What you have to do: A line qualifies if it holds the string "database". Copy every qualifying line from the records.
BEGIN Input records
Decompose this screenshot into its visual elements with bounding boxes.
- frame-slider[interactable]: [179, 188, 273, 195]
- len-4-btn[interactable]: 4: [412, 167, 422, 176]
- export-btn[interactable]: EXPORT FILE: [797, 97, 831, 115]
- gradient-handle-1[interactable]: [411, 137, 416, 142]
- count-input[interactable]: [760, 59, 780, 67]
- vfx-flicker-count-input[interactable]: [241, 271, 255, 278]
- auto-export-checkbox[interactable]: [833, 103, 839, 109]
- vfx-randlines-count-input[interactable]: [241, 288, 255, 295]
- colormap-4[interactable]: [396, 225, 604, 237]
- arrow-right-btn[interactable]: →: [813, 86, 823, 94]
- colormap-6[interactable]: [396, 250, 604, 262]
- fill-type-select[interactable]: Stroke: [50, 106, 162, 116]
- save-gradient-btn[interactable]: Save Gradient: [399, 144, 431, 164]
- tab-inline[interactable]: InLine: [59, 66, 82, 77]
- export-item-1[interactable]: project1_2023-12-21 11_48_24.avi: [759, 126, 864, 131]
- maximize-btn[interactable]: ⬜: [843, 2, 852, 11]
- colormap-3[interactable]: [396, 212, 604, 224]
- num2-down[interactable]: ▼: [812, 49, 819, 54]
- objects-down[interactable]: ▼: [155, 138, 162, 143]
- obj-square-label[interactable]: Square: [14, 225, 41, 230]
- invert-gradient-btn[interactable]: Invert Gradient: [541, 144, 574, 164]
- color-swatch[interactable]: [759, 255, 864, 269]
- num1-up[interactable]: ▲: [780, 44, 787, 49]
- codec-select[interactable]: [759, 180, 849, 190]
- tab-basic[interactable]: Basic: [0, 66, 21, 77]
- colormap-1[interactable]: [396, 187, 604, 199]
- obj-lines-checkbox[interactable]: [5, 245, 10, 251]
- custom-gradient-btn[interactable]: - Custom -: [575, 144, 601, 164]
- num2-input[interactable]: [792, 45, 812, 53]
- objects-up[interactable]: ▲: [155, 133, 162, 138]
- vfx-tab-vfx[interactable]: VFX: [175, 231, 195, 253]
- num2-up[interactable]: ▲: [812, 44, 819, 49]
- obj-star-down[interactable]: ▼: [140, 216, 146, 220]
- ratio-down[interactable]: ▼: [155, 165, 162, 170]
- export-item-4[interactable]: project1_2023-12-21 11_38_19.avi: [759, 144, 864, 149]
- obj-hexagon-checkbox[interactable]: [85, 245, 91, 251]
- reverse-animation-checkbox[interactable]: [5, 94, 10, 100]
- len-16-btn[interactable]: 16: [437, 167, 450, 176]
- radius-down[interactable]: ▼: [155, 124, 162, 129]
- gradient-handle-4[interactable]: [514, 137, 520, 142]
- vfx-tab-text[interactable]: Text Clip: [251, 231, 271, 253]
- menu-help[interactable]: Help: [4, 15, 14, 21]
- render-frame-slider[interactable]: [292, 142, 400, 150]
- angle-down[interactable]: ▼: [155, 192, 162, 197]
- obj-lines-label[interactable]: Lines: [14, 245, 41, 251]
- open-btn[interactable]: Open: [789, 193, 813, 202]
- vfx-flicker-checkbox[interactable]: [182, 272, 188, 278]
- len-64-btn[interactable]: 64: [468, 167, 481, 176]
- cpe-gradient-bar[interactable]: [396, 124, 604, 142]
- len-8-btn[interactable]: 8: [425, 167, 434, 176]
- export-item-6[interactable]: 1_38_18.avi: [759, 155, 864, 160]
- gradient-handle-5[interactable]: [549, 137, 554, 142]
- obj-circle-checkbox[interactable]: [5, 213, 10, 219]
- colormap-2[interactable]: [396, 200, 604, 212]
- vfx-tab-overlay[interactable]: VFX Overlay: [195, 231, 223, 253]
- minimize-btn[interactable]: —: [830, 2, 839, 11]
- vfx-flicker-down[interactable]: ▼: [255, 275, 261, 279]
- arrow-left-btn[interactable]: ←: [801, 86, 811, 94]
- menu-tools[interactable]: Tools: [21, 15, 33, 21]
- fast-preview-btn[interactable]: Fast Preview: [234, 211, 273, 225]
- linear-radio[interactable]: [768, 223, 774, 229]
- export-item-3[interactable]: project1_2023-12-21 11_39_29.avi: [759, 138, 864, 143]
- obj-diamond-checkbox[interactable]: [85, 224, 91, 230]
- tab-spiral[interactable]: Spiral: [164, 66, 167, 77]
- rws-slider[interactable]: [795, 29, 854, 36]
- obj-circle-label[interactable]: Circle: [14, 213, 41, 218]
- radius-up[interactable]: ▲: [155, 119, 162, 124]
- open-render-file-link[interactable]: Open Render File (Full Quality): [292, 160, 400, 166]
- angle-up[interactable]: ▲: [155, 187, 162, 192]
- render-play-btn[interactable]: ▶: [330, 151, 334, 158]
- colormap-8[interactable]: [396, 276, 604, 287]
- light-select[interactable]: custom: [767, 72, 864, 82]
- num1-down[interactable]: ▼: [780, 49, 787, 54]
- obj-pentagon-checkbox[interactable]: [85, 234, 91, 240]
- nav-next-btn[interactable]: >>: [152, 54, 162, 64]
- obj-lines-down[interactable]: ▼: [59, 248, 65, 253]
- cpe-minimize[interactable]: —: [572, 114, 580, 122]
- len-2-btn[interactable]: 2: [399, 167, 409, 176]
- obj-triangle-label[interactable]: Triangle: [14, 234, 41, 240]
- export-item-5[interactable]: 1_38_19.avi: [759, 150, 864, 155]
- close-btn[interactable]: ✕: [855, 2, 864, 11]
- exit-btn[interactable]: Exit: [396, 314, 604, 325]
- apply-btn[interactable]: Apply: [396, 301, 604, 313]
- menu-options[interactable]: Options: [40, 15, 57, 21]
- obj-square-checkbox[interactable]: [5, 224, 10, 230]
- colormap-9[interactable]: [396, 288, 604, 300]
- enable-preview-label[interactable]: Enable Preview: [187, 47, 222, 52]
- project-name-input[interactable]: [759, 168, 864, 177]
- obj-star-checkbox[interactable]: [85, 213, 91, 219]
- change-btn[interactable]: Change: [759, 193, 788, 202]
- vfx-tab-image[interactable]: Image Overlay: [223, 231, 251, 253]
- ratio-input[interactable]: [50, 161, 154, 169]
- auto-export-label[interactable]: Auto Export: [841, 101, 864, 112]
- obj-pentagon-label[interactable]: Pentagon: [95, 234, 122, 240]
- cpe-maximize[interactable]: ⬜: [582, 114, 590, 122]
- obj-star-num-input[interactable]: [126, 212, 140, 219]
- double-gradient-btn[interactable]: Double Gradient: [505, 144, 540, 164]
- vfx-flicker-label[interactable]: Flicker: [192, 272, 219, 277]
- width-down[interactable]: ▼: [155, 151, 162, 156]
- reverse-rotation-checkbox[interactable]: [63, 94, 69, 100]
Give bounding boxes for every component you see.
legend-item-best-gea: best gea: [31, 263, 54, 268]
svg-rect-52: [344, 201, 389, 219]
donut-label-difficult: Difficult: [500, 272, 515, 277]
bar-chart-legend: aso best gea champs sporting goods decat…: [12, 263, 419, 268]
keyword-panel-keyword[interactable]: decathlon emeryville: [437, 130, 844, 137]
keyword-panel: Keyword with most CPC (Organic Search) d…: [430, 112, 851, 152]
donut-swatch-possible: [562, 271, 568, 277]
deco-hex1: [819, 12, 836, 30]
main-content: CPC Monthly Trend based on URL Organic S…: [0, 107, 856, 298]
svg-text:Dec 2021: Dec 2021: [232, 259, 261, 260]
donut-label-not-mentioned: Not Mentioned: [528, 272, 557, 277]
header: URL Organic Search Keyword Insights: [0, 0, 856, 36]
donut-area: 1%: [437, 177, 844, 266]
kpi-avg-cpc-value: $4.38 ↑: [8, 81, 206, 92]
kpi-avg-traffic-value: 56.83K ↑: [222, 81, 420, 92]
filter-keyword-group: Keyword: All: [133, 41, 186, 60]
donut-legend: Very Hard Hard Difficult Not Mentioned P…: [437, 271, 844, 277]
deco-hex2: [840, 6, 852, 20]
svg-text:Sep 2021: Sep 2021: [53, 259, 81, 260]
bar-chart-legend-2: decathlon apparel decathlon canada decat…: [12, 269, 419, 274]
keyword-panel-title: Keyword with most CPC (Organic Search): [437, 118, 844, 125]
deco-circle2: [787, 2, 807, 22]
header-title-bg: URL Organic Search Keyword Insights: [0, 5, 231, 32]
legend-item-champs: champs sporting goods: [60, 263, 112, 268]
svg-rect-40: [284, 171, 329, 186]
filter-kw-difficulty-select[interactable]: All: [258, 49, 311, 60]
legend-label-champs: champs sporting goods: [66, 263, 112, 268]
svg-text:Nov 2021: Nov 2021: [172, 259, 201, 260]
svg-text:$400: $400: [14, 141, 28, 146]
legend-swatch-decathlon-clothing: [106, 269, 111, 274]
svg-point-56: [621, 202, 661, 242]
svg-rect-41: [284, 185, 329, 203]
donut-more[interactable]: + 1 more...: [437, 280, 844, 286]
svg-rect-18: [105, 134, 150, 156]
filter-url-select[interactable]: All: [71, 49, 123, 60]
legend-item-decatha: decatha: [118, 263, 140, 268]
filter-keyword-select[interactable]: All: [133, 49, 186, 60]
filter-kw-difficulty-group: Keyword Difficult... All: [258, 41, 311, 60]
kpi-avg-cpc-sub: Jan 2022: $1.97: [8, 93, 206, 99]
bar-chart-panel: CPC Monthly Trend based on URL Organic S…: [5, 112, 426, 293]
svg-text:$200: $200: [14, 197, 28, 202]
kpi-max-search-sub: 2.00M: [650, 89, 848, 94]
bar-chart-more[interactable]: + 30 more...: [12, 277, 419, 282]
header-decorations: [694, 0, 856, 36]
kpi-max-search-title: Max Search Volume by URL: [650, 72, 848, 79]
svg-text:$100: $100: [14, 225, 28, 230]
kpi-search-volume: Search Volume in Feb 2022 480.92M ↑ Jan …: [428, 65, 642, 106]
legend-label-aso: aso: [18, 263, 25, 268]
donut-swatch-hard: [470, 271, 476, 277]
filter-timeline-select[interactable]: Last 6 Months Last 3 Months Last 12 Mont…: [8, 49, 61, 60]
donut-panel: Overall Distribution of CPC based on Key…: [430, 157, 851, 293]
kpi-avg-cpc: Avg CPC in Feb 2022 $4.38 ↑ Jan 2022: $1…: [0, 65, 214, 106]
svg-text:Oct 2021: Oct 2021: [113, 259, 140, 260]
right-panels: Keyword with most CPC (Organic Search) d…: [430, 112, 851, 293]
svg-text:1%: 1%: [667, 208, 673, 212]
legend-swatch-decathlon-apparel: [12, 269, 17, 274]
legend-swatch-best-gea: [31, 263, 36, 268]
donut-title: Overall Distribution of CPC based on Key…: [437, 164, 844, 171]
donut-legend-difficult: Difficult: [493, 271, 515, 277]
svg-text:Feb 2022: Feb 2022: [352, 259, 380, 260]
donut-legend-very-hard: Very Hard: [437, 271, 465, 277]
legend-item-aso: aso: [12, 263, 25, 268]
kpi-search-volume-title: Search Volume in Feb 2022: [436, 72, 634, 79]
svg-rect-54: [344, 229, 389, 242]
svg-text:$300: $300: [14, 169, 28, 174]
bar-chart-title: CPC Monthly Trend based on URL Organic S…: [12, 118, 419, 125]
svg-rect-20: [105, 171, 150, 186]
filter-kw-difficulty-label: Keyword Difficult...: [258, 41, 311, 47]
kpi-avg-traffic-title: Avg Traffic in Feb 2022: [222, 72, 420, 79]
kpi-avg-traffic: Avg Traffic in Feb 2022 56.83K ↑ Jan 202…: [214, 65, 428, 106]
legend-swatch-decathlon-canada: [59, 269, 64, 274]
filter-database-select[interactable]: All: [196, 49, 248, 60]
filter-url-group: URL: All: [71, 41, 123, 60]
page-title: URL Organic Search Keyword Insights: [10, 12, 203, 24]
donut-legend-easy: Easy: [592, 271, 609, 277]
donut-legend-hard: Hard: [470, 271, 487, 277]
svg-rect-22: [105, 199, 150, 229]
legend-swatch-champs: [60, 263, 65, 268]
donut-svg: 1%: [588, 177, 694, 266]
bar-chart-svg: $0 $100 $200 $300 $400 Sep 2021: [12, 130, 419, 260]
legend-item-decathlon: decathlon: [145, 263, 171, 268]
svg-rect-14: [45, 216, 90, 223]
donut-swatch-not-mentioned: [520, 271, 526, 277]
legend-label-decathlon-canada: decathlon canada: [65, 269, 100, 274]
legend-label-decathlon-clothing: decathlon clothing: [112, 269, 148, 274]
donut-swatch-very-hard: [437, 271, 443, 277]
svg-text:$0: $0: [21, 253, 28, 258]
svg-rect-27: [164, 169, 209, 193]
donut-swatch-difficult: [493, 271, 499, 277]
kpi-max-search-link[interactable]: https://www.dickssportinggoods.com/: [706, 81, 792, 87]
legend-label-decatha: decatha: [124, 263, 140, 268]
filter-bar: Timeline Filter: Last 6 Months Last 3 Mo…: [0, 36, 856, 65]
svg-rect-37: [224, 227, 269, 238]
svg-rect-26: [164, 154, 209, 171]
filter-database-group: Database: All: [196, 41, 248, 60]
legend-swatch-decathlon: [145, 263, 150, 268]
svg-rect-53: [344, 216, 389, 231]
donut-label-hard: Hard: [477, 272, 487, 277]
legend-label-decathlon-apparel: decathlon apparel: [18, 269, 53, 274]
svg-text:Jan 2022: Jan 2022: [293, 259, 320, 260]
END Input records
Output:
filter-database-select[interactable]: All: [196, 49, 248, 60]
filter-database-group: Database: All: [196, 41, 248, 60]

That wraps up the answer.